Wednesday, February 04, 2015

Senate DFL Releases Education Priorities.  It's a comprehensive list, but one cannot help but be impressed with the Senate DFL caucus' ambitious list of education priorities for the 2015 session.  Senator Chuck Wiger and five of his colleagues outlined an package that would cost and estimated $500 million of education funding initiatives.  SEE's top legislative priority of fair facilities funding is contained in the set of priorities and Senator Kevin Dahle's statement at the press conference was a clear indication of the caucus' support for comprehensive action in this area.  The other priorities described at the press conference included:

  • Funding for school breakfast.
  • A matching grant program to help school districts add school counselors, school psychologists, school social workers, and school nurses to their staffs.
  • Increased revenue for technology and expansion of rural broadband.'
  • Expanded opportunities for students to earn dual credit through concurrent enrollment.

About the only things missing from the list were anything but a brief mention of the general education basic formula and the need for on-going teacher development and evaluation revenue.  It;s safe to say that the Senate package surpasses the Governor's $394 million and how the Senate will choose to alter the Governor's overall budget proposal to generate the revenue to fund its education package.  The February budget forecast that is due in three weeks may provide another shot of revenue to the bottom line and that could prove helpful in making all the pieces fit together.

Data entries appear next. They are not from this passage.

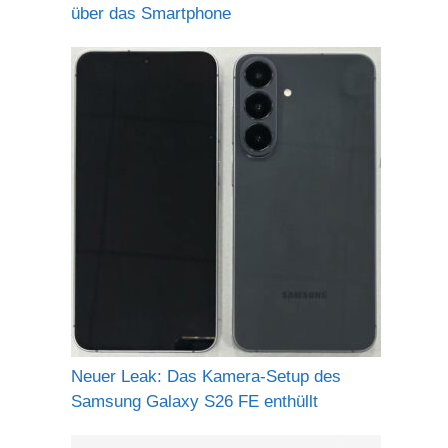
über das Smartphone
Neuer Leak: Das Kamera-Setup des
Samsung Galaxy S26 FE enthüllt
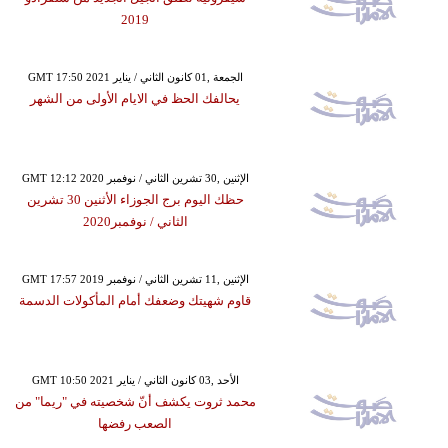
2019
GMT 17:50 2021 الجمعة ,01 كانون الثاني / يناير
يحالفك الحظ في الايام الأولى من الشهر
GMT 12:12 2020 الإثنين ,30 تشرين الثاني / نوفمبر
حظك اليوم برج الجوزاء الأثنين 30 تشرين
الثاني / نوفمبر2020
GMT 17:57 2019 الإثنين ,11 تشرين الثاني / نوفمبر
قاوم شهيتك وضعفك أمام المأكولات الدسمة
GMT 10:50 2021 الأحد ,03 كانون الثاني / يناير
محمد ثروت يكشف أنّ شخصيته في "ريما" من
الصعب رفضها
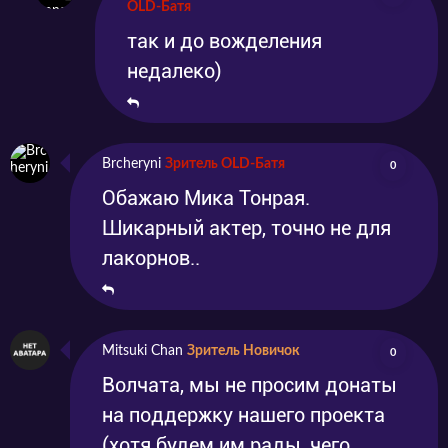
OLD-Батя
так и до вожделения
недалеко)
Brcheryni
Зритель OLD-Батя
0
Обажаю Мика Тонрая.
Шикарный актер, точно не для
лакорнов..
Mitsuki Chan
Зритель Новичок
0
Волчата, мы не просим донаты
на поддержку нашего проекта
(хотя будем им рады, чего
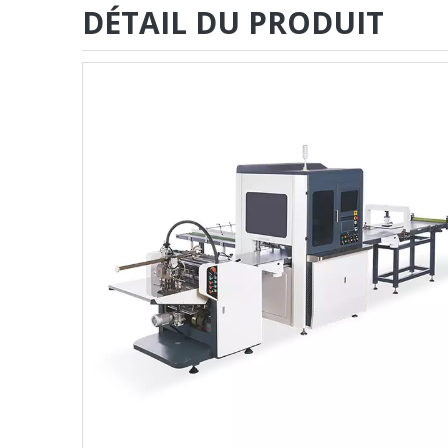
DÉTAIL DU PRODUIT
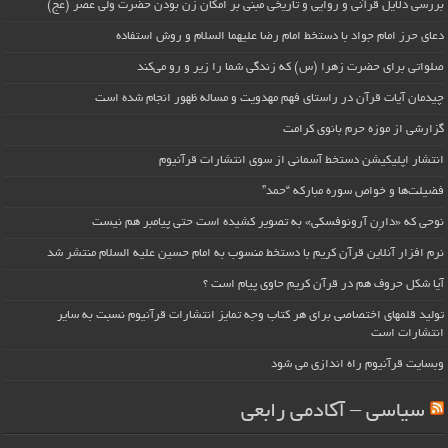
بررسی دلایل قرآنی و روایی و تاریخی مبنی بر امکان زن بودن حضرت ولی عصر (عج)
دعای حرز امام جواد با دستخط امام رضا علیهما السلام و روش استفاده
صلواتی برای حضرت زهرا (س) که زندگی شما را زیر و رو می‌کند
چیدمان آیات قرآن در راستای فهم مهدویت و مساله ظهور انجام شده است
گزارشی از موزه حرم بانوی کرامت
انتشار اپلیکیشن دستخط آسمانی از سوی انتشارات قرآنیوم
فضیلت‌ها و خواص سوره مبارکه “حمد”
نوحی که «دارِن آرونوفسکی» به تصویر کشیده است حتی پیامبر هم نیست
نرم افزار آنلاین قرآن کریم با دستخط منسوب به امام حسین علیه السلام منتشر شد
آیا شکل حروف هم در قرآن کریم حاوی پیام است ؟
تولید قلمهای اختصاصی برای هر کتاب وجه تمایز انتشارات قرآنیوم نسبت به سایر
انتشارات است
وبسایت قرآنیوم راه اندازی می شود
سیاسی – آکادمی رابعی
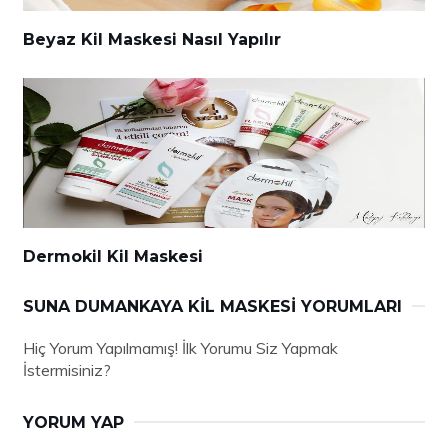
Beyaz Kil Maskesi Nasıl Yapılır
Dermokil Kil Maskesi
SUNA DUMANKAYA KIL MASKESI YORUMLARI
Hiç Yorum Yapılmamış! İlk Yorumu Siz Yapmak
İstermisiniz?
YORUM YAP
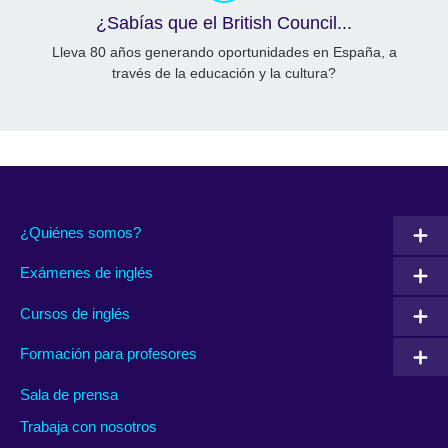
¿Sabías que el British Council...
Lleva 80 años generando oportunidades en España, a
través de la educación y la cultura?
¿Quiénes somos?
Exámenes de inglés
Cursos de inglés
Formación para profesores
Sala de prensa
Trabaja con nosotros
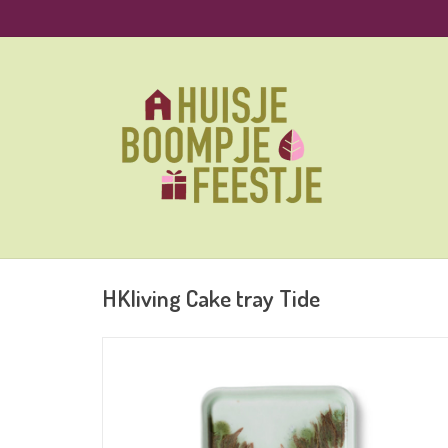
HKliving Cake tray Tide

From this tweet, it appears the Governor is open to the Senate's priorities:

The House majority caucus has yet to release a list of their education funding priorities.  They have set a course on several policy reforms, particularly as it relates to the use of seniority in the determination of teacher layoffs.  I think the biggest problem will be reconciling the overall spending targets between the Senate and the House as it is expected that the House will do more in terms of tax cuts.